[Mesa-dev] NLNet Funded development of a software/hardware MESA driver for the Libre GPGPU

2020-01-08 Thread Luke Kenneth Casson Leighton
(if responding on mesa-dev please do cc me to help preserve the thread, i
am subscribed in digest mode, thanks)

the NLNet funding application documented here was successful:
https://libre-riscv.org/nlnet_2019_amdvlk_port/

we therefore have money (direct payment of tax free, tax deductible
donations from the NLNet Foundation into your bank account [1]) available
for anyone, anywhere in the world, to help create a 3D MESA Vulkan
compliant driver for a hybrid hard-soft GPU.

we considered starting from SwiftShader because it is, on initial
inspection, close to what we want. we could hypothetically have added deep
SIMD instructions, and the project would be 90% complete.

however when it comes to predication and to vector types such as vec2, vec3
and vec4, the infrastructure in SwiftShader is unable to cope. thus, if we
add custom hardware opcodes which can accelerate vector-vector operations,
SwiftShader would have been an extremely bad decision as it would be
incapable of using such hardware without a drastic redesign.

hence the reason for choosing MESA, because NIR can retain that critical
type information right up until it hits the hardware.
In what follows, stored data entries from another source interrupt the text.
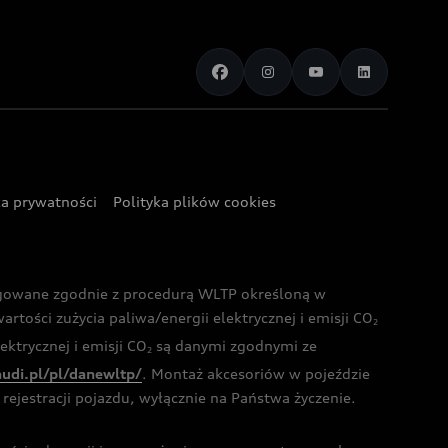
ka prywatności
Polityka plików cookies
ogowane zgodnie z procedurą WLTP określoną w
rtości zużycia paliwa/energii elektrycznej i emisji CO
2
ktrycznej i emisji CO
są danymi zgodnymi ze
2
audi.pl/pl/danewltp/
. Montaż akcesoriów w pojeździe
rejestracji pojazdu, wyłącznie na Państwa życzenie.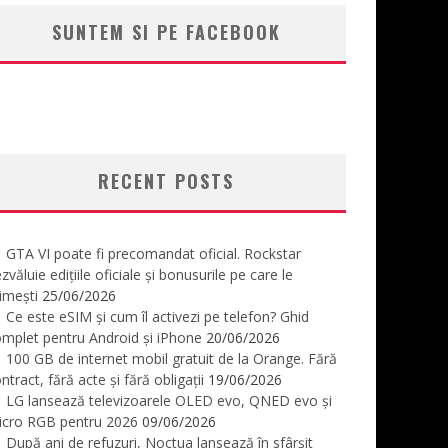
SUNTEM SI PE FACEBOOK
RECENT POSTS
GTA VI poate fi precomandat oficial. Rockstar
zvăluie edițiile oficiale și bonusurile pe care le
imești
25/06/2026
Ce este eSIM și cum îl activezi pe telefon? Ghid
mplet pentru Android și iPhone
20/06/2026
100 GB de internet mobil gratuit de la Orange. Fără
ntract, fără acte și fără obligații
19/06/2026
LG lansează televizoarele OLED evo, QNED evo și
icro RGB pentru 2026
09/06/2026
După ani de refuzuri, Noctua lansează în sfârșit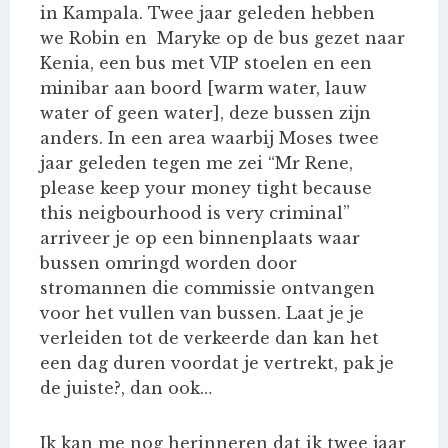
in Kampala. Twee jaar geleden hebben
we Robin en Maryke op de bus gezet naar
Kenia, een bus met VIP stoelen en een
minibar aan boord [warm water, lauw
water of geen water], deze bussen zijn
anders. In een area waarbij Moses twee
jaar geleden tegen me zei “Mr Rene,
please keep your money tight because
this neigbourhood is very criminal”
arriveer je op een binnenplaats waar
bussen omringd worden door
stromannen die commissie ontvangen
voor het vullen van bussen. Laat je je
verleiden tot de verkeerde dan kan het
een dag duren voordat je vertrekt, pak je
de juiste?, dan ook…
Ik kan me nog herinneren dat ik twee jaar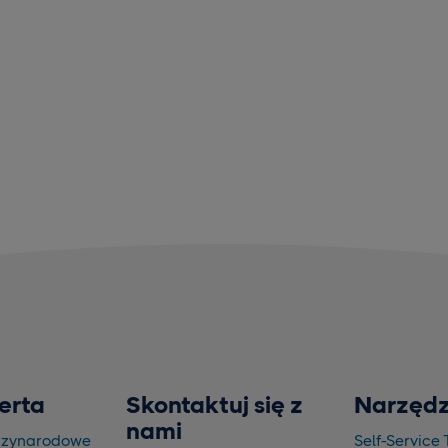
erta
Skontaktuj się z
Narzędz
nami
dzynarodowe
Self-Service 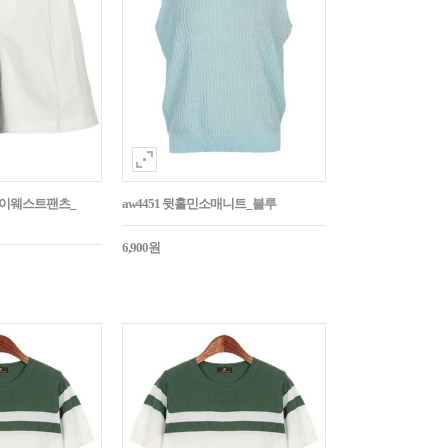
턱하이웨스트팬츠_
aw4451 뒷홀민소매니트_블루
6,900원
as you know, a hybrid CPU/GPU does not have a separate CPU and a separate
GPU, they are *one and the same*.  therefore if starting from the Intel
MESA driver or RADV, the initial work needed is to make the chosen base
actually a *software* renderer, just like SwiftShader.

this is a desirable goal and it will be important to have the code be
portable, unaccelerated, and run on at the minimum x86, and (later) the
Libre SoC.

once that phase is completed, *then* we may move to adding custom
accelerated opcodes (Transcendentals, YUV2RGB etc). bear in mind that these
will be added *to the CPU*... because the CPU *is* the GPU.

to be absolutely clear: there will be no marshalling of GPU data or
instructions, to be sent over to kernelspace IPC. the CPU will execute the
accelerated opcode (e.g atan2) directly and immediately.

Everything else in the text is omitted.